**Task:**
Before writing out the records, remove the pictures; keep everything else exact.

**Information given:**
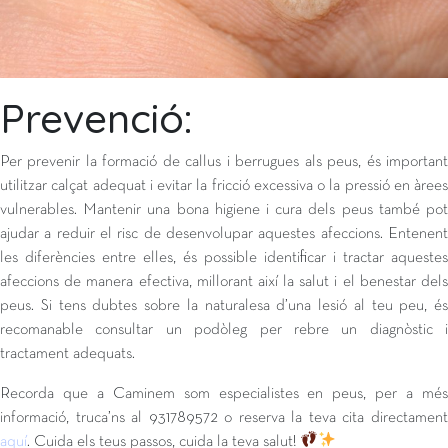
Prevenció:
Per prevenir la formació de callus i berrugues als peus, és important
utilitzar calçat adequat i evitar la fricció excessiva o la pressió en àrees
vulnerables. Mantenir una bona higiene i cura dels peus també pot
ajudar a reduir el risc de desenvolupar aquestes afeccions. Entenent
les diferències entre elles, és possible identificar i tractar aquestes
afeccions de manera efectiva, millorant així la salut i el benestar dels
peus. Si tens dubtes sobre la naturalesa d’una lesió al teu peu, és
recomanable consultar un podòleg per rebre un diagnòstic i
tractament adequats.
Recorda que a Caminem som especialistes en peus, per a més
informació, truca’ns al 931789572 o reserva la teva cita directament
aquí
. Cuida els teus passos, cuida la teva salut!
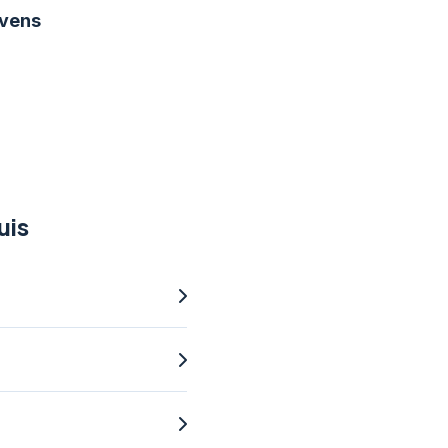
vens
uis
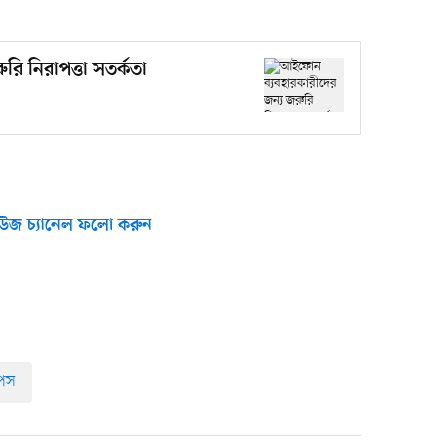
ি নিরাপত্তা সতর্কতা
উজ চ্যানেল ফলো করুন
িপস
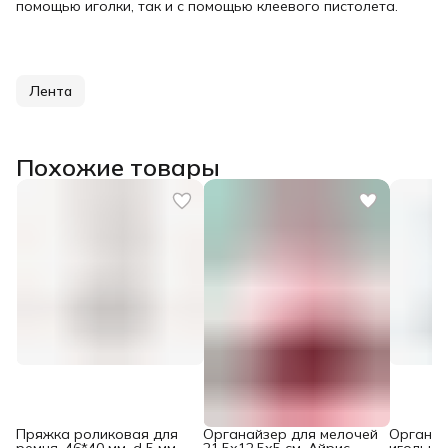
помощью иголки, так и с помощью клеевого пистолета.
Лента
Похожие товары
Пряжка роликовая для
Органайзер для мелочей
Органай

**Solution to the exercise:**
Prevenció:
Per prevenir la formació de callus i berrugues als peus, és important
utilitzar calçat adequat i evitar la fricció excessiva o la pressió en àrees
vulnerables. Mantenir una bona higiene i cura dels peus també pot
ajudar a reduir el risc de desenvolupar aquestes afeccions. Entenent
les diferències entre elles, és possible identificar i tractar aquestes
afeccions de manera efectiva, millorant així la salut i el benestar dels
peus. Si tens dubtes sobre la naturalesa d’una lesió al teu peu, és
recomanable consultar un podòleg per rebre un diagnòstic i
tractament adequats.
Recorda que a Caminem som especialistes en peus, per a més
informació, truca’ns al 931789572 o reserva la teva cita directament
aquí
. Cuida els teus passos, cuida la teva salut!
vens
uis
ি নিরাপত্তা সতর্কতা
উজ চ্যানেল ফলো করুন
িপস
помощью иголки, так и с помощью клеевого пистолета.
Лента
Похожие товары
Пряжка роликовая для
Органайзер для мелочей
Органай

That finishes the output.